# EXERCISE PROMPT
Your copy of the data should match it exactly, except that the pictures are gone.
--- EXCERPTED DATA ---
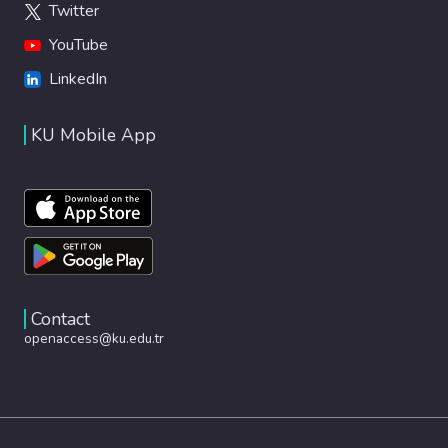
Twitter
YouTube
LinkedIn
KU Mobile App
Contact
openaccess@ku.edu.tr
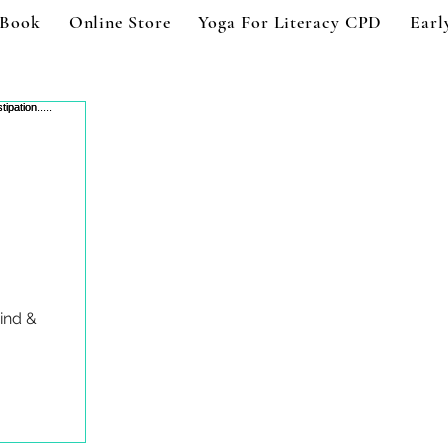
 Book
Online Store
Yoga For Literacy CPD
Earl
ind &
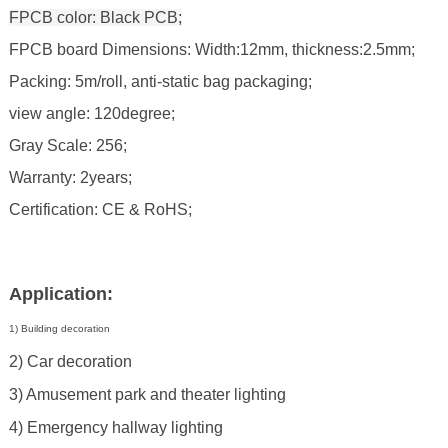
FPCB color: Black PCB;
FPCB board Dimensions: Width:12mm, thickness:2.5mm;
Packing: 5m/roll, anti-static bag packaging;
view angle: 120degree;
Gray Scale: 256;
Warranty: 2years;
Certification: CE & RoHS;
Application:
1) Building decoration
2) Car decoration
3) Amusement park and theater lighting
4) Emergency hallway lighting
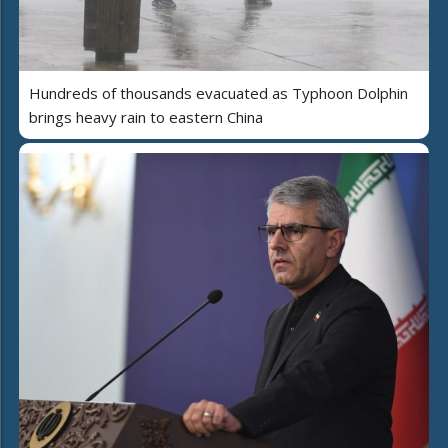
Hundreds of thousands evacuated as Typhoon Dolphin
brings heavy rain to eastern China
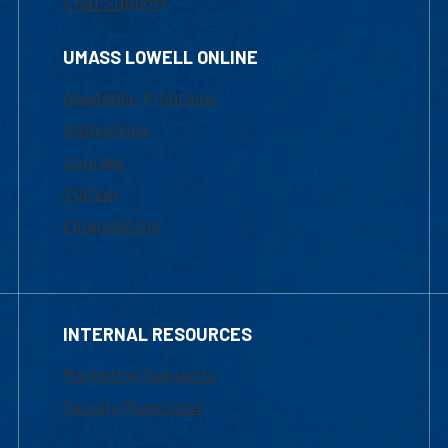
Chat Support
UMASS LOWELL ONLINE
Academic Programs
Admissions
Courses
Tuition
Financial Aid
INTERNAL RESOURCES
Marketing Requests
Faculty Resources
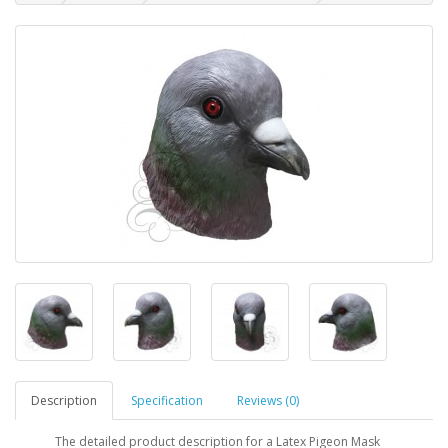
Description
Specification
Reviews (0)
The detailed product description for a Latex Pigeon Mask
---
# TASK ANSWER
Twitter
YouTube
LinkedIn
KU Mobile App
Contact
openaccess@ku.edu.tr
 Book
Online Store
Yoga For Literacy CPD
Earl
ind &
FPCB color: Black PCB;
FPCB board Dimensions: Width:12mm, thickness:2.5mm;
Packing: 5m/roll, anti-static bag packaging;
view angle: 120degree;
Gray Scale: 256;
Warranty: 2years;
Certification: CE & RoHS;
Application:
1) Building decoration
2) Car decoration
3) Amusement park and theater lighting
4) Emergency hallway lighting
Hundreds of thousands evacuated as Typhoon Dolphin
brings heavy rain to eastern China
Chat Support
UMASS LOWELL ONLINE
Academic Programs
Admissions
Courses
Tuition
Financial Aid
INTERNAL RESOURCES
Marketing Requests
Faculty Resources
Description
Specification
Reviews (0)
The detailed product description for a Latex Pigeon Mask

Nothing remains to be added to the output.